Coupon Collection Problem Variation

  • Thread starter Master1022
  • Start date
  • Tags
    Variation
In summary, the problem reminded me of the coupon problem, but the probabilities of the 'coupons' are different.
  • #1
Master1022
611
117
Homework Statement
Call a “consecutive difference” the absolute value of the difference between two consecutive rolls of a d6. For example, the sequence of rolls 143511 has the corresponding sequence of consecutive differences 31240. What is the expected number of rolls until all 6 consecutive differences have appeared?
Relevant Equations
Probability
Hi,

I was attempting the following problem but didn't quite understand the steps in the solution. The problem reminded me of the coupon problem, but the probabilities of the 'coupons' are different.

Question: Call a “consecutive difference” the absolute value of the difference between two consecutive rolls of a d6. For example, the sequence of rolls 143511 has the corresponding sequence of consecutive differences 31240. What is the expected number of rolls until all 6 consecutive differences have appeared?

Attempt:
The first thing I did was draw out a table of the differences between two d6 rolls and found the probability distribution of the difference ##D##: ##P(D = 0) = \frac{6}{36}##, ##P(D = 1) = \frac{10}{36}##, ##P(D = 2) = \frac{8}{36} ##, ## P(D = 3) = \frac{6}{36} ##, ## P(D = 4) = \frac{4}{36} ##, and ## P(D = 5) = \frac{2}{36} ##.

The first difference will be shown after 1 roll. After that, I thought I would do the sum of ## \frac{1}{p} ##, but the solution says:

''' The most likely first consecutive dif- ference to get is the one with probability 10/36, then the expected number of rolls until getting a new consecutive difference would be ## \frac{36}{(36 − 10)} = \frac{36}{26} ##. We can proceed in this way, getting an estimate of ##1 + \frac{36}{36} + \frac{36}{26} + \frac{36}{18} + \frac{36}{12} + \frac{36}{6} + \frac{36}{2} \approx 32.38 ## '''

However, I don't understand the intuition behind terms such as ## \frac{36}{36 - 10} ##. Would anyone be able to help out and explain these concepts?

Thanks in advance
 
Physics news on Phys.org
  • #2
After you hit the 10/36 case, there are only 26 rolls you can get which give you a new case you haven't seen. So you need to be do 36/26 such rolls. The most likely outcome there is that you get the one with 8/36 chance. Then 10+8=18 out of the 36 cases you wrote down have been seen, so there are only 36-18=18 cases left that give you a new consecutive difference. So you need to roll 36/18 times on average to see a new case.

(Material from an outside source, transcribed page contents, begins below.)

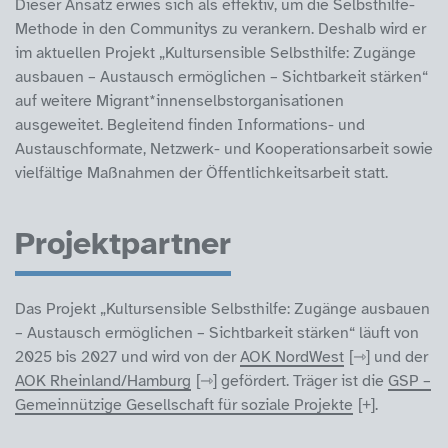
Dieser Ansatz erwies sich als effektiv, um die Selbsthilfe-
Methode in den Communitys zu verankern. Deshalb wird er
im aktuellen Projekt „Kultursensible Selbsthilfe: Zugänge
ausbauen – Austausch ermöglichen – Sichtbarkeit stärken“
auf weitere Migrant*innenselbstorganisationen
ausgeweitet. Begleitend finden Informations- und
Austauschformate, Netzwerk- und Kooperationsarbeit sowie
vielfältige Maßnahmen der Öffentlichkeitsarbeit statt.
Projektpartner
Das Projekt „Kultursensible Selbsthilfe: Zugänge ausbauen
– Austausch ermöglichen – Sichtbarkeit stärken“ läuft von
2025 bis 2027 und wird von der
AOK NordWest
und der
AOK Rheinland/Hamburg
gefördert. Träger ist die
GSP –
Gemeinnützige Gesellschaft für soziale Projekte
.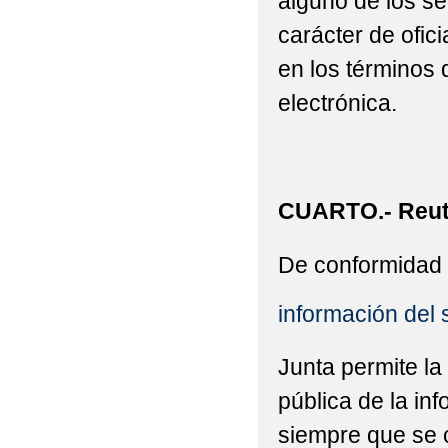
alguno de los se
carácter de ofic
en los términos 
electrónica.
CUARTO.- Reuti
De conformidad 
información del 
Junta permite la
pública de la in
siempre que se c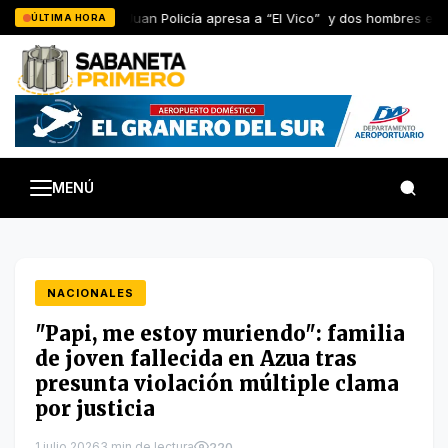
Saltar
En San Juan Policía apresa a “El Vico” y dos hombres en L
ÚLTIMA HORA
al
contenido
MENÚ
NACIONALES
"Papi, me estoy muriendo": familia
de joven fallecida en Azua tras
presunta violación múltiple clama
por justicia
1 julio 2026
3 min de lectura
220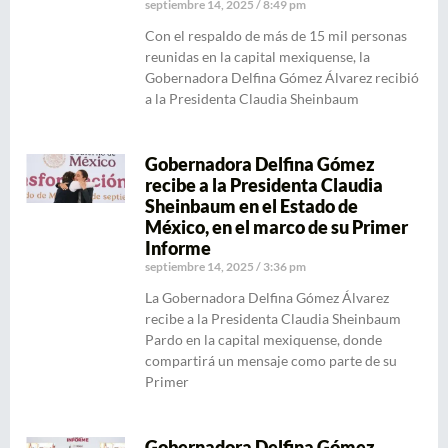
septiembre 14, 2025
8:49 pm
Con el respaldo de más de 15 mil personas
reunidas en la capital mexiquense, la
Gobernadora Delfina Gómez Álvarez recibió
a la Presidenta Claudia Sheinbaum
Gobernadora Delfina Gómez
recibe a la Presidenta Claudia
Sheinbaum en el Estado de
México, en el marco de su Primer
Informe
septiembre 14, 2025
3:36 pm
La Gobernadora Delfina Gómez Álvarez
recibe a la Presidenta Claudia Sheinbaum
Pardo en la capital mexiquense, donde
compartirá un mensaje como parte de su
Primer
Gobernadora Delfina Gómez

I think a nice follow up question to this solution is: is it overestimating or underestimating the true correct answer?
 
  • Like
Likes Master1022
  • #3
Office_Shredder said:
After you hit the 10/36 case, there are only 26 rolls you can get which give you a new case you haven't seen. So you need to be do 36/26 such rolls. The most likely outcome there is that you get the one with 8/36 chance. Then 10+8=18 out of the 36 cases you wrote down have been seen, so there are only 36-18=18 cases left that give you a new consecutive difference. So you need to roll 36/18 times on average to see a new case.

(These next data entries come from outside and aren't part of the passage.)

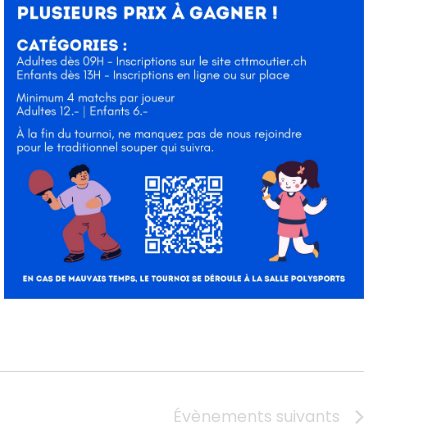
Évènements
suivants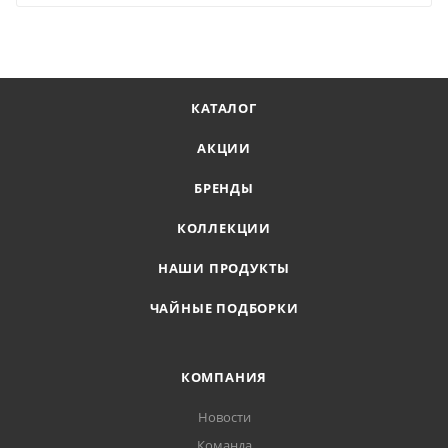
КАТАЛОГ
АКЦИИ
БРЕНДЫ
КОЛЛЕКЦИИ
НАШИ ПРОДУКТЫ
ЧАЙНЫЕ ПОДБОРКИ
КОМПАНИЯ
Новости
Команда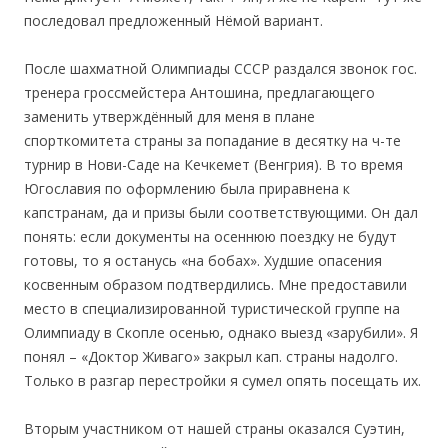
последовал предложенный Нёмой вариант.
После шахматной Олимпиады СССР раздался звонок гос.
тренера гроссмейстера Антошина, предлагающего
заменить утверждённый для меня в плане
спорткомитета страны за попадание в десятку на ч-те
турнир в Нови-Саде на Кечкемет (Венгрия). В то время
Югославия по оформлению была приравнена к
капстранам, да и призы были соответствующими. Он дал
понять: если документы на осеннюю поездку не будут
готовы, то я останусь «на бобах». Худшие опасения
косвенным образом подтвердились. Мне предоставили
место в специализированной туристической группе на
Олимпиаду в Скопле осенью, однако выезд «зарубили». Я
понял – «Доктор Живаго» закрыл кап. страны надолго.
Только в разгар перестройки я сумел опять посещать их.
Вторым участником от нашей страны оказался Суэтин,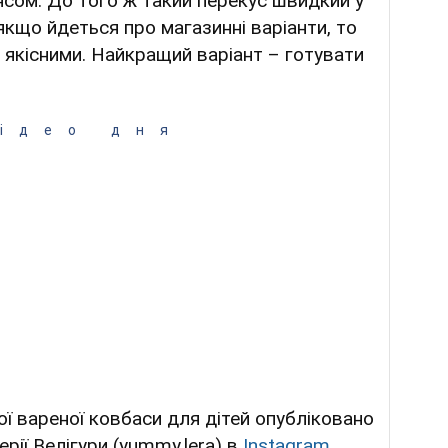
ясом. До того ж такий перекус швидкий у
 якщо йдеться про магазинні варіанти, то
 якісними. Найкращий варіант – готувати
ідео дня
ї вареної ковбаси для дітей опубліковано
рії Велігури (yummy.lera) в
Instagram
.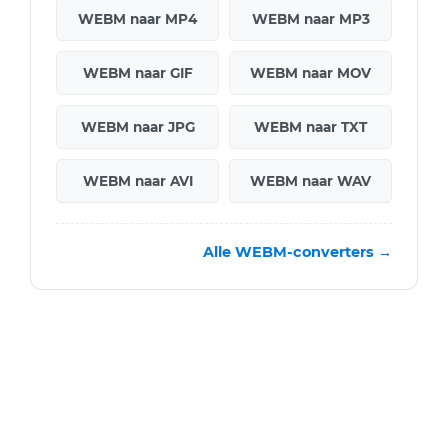
WEBM naar MP4
WEBM naar MP3
WEBM naar GIF
WEBM naar MOV
WEBM naar JPG
WEBM naar TXT
WEBM naar AVI
WEBM naar WAV
Alle WEBM-converters →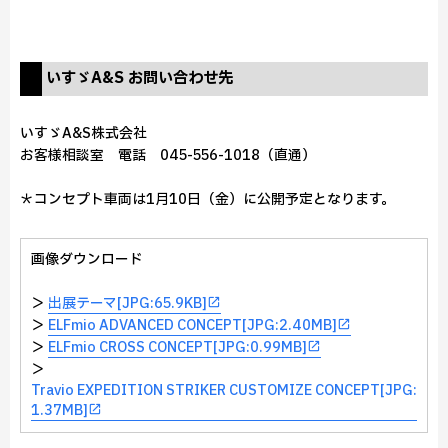
いすゞA&S お問い合わせ先
いすゞA&S株式会社
お客様相談室 電話 045-556-1018（直通）
＊コンセプト車両は1月10日（金）に公開予定となります。
画像ダウンロード
＞
出展テーマ[JPG:65.9KB]
＞
ELFmio ADVANCED CONCEPT[JPG:2.40MB]
＞
ELFmio CROSS CONCEPT[JPG:0.99MB]
＞
Travio EXPEDITION STRIKER CUSTOMIZE CONCEPT[JPG:
1.37MB]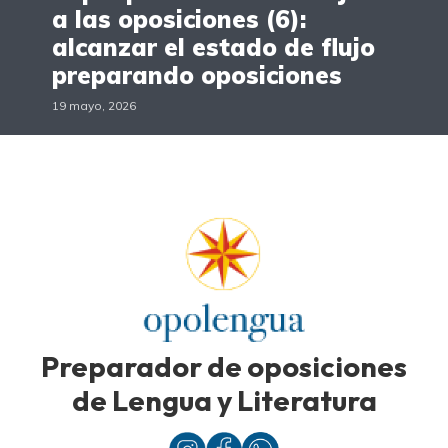
a las oposiciones (6):
alcanzar el estado de flujo
preparando oposiciones
19 mayo, 2026
Preparador de oposiciones
de Lengua y Literatura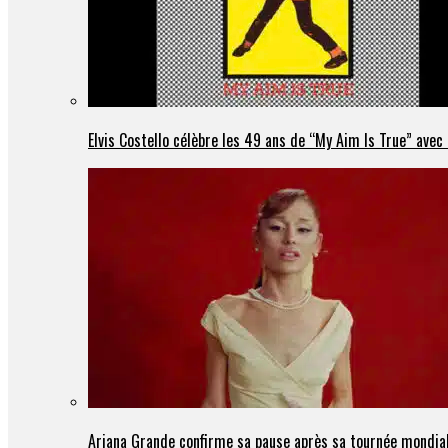
Elvis Costello célèbre les 49 ans de “My Aim Is True” ave
Ariana Grande confirme sa pause après sa tournée mondia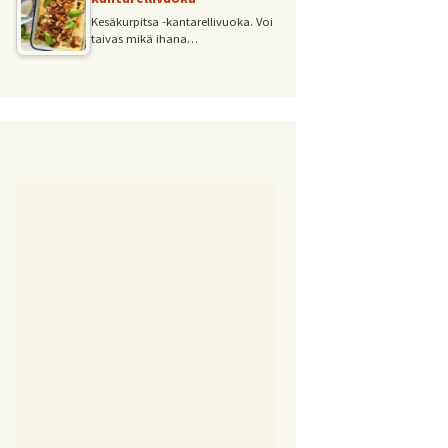
Kesäkurpitsa -kantarellivuoka. Voi
taivas mikä ihana…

I think a nice follow up question to this solution is: is it overestimating or underestimating the true correct answer?
Thanks @Office_Shredder ! This does make sense now.

I think it is overestimating the true answer. I feel like the above method is considering getting a new difference one at a time (almost assuming some kind of 'independence')
 
  • #4
A crude lower bound can be had by taking the most improbable (i.e. largest) difference and seeing how long on average before that difference arises. For an N-sided die, about ##N^2/2##.
Better, we can note that the probability of difference i is
##i=0: p_i=\frac 1N##
##i>0: p_i=\frac{2N-2i}{N^2}##
Treating consecutive differences as independent, the probability that difference i occurs at least once in r trials is ##1-(1-p_i)^r##.
So for all to have occurred, the probability is ##\Pi_i(1-(1-p_i)^r)##.
For this to occur first at the rth roll: ##\Pi_i(1-(1-p_i)^r)-\Pi_i(1-(1-p_i)^{r-1})##.
Average number of rolls = ##\Sigma_{r=1}r[\Pi_i(1-(1-p_i)^r)-\Pi_i(1-(1-p_i)^{r-1})]##
##=\Sigma_{r=0} (1-\Pi_i(1-(1-p_i)^r))##.
This gives about 22.47 for N=6, 5.73 for N=3.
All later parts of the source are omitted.